I discovered Critical Role in Jan 2021, when the pandemic was hitting pretty terribly here in the UK - my mind was dealing with a lot between that, being in my final university year at the time, and some personal mental health stuff as well. Not the greatest time ever.
I can't recall exactly how it came to be in my orbit - but remember at some point I came across it and wanted to find out more. I was familiar with Ashley Johnson and Laura Bailey, and knew some of the other voice actors by name mostly, yet I didn't know anything about D&D and wasn't sure where/how to jump in. The first thing I ended up watching was their "Narrative Telephone" episode where Laura tells a story as Jester - I liked the character and the voice so much, I decided to try checking out the Mighty Nein campaign.

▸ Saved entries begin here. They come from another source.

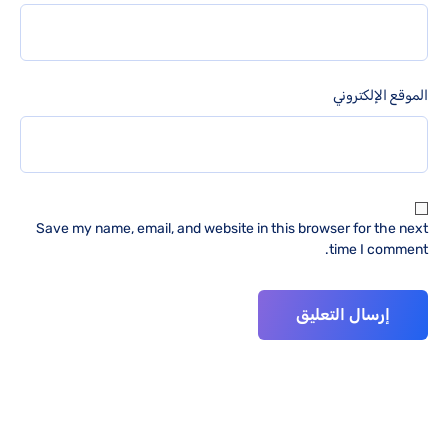
الموقع الإلكتروني
Save my name, email, and website in this browser for the next
time I comment.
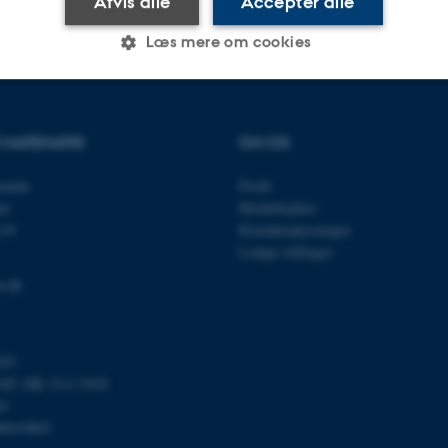
Afvis alle
Accepter alle
Læs mere om cookies
Statistiske
Marketing
Funktionelle
R MATEMATIK
OM OS
ematik
Profil
es hjælper med at gøre hjemmesiden brugbar ved at aktiv
et
Medarbejdere
nktioner som navigation mm. Hjemmesiden kan ikke funge
118
Kontaktoplysninger
Ledige stillinger
u.dk
Udbyder / Domæne
Udløb
Beskrivelse
103
30
Denne cookie sættes af
TYPO3 Association
minutter
TYPO3, og bruges til at 
.au.dk
T: DK 3111 9103
session, når en backend-
24
TYPO3 eller Frontend.
00419803
30
Dette cookienavn er fo
Typo3 Association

Now, a year and some months later... here we are, and what a ride it has been. Took forever to watch because it's a lot and I don't really watch the episodes in one sitting - I kinda got into the habit of taking in the story slowly - but following the Mighty Nein's adventures was a true gift in a very challenging year. Watching a group of people play a game didn't sound that exciting on paper, but very soon into the first episode I found it's pure theater - Matt Mercer's wonderful storytelling and world-building, along with the cast's chemistry and expertise in what made their characters tick, makes for such a complete experience. I laughed, got emotional, got excited, wanted to unravel the mysteries of Wildemount with them, and see as many places as I could.
I'm thankful for the cast, and this campaign, for introducing me to characters I will never forget. Caleb and Beau taught me to make most out of a dire, seemingly hopeless situation. Fjord, Yasha and Essek, that it's never too late walk a different path, and choose the one you belong to. Caduceus and Molly help me think about life and death, purpose and uncertainty. Veth and Jester... that there's never any situation where you can't put a little chaos out into the world, and a smile on your face.
Goodbye, Mighty Nein! Long may you all reign.
Review by JasperKazaiVIP 2BlockedParent2022-06-19T07:19:58Z— updated 2023-05-09T23:44:45Z
Feels a bit weird to finally be done with this. I started watching Campaign 2 sometime around mid-2019, so this took me about 3 years to finish. (I watch very sporadically, sometimes going many months without watching any.) I had initially started watching Critical Role back in 2017, and it took me about 2 and a half years to finish Campaign 1. I started on C2 soon after, but C2 was already over a year old at that point. I had actually almost caught up during their COVID break - I was less than 10 episodes away from being current before they started up again. (That may sound like a lot, but seeing as there's 141 damn episodes, it's actually kind of notable.) But then I slid way behind because I went on another one of my multi-month hiatuses - I think it was like 8 months this time.
Maybe C3 is the one I'll finally catch up on? Who can say.
I didn't even know that Crit Role was on Trakt until earlier this year - I never thought to look.
Anyways, it was quite a ride. I preferred C1, though. C2 certainly had its share of highlights, but I simply do not like the Mighty Nein as much as I do Vox Machina. I also think C1's story was way more interesting than C2. C1 felt like it pulled out all the stops, whereas C2 feels like it reins it in quite a bit by comparison. I'm definitely armchair critiquing here, but I would guess that C1 was Mercer crafting a crazy story with whatever he felt was cool, whereas in C2 he started to realize this was going to be an ongoing endeavor, and therefore started pacing himself and crafting a story with continuity and longevity in mind. Sure, C2's final arc is kind of bananas, but a lot of everything else was somewhat banal (at least in terms of D&D). But almost every arc in C1 was crazy. In the end, it boils down to personal preference, but there were some parts of C2 I would label as being straight-up bad or boring. I wouldn't say that about anything in C1.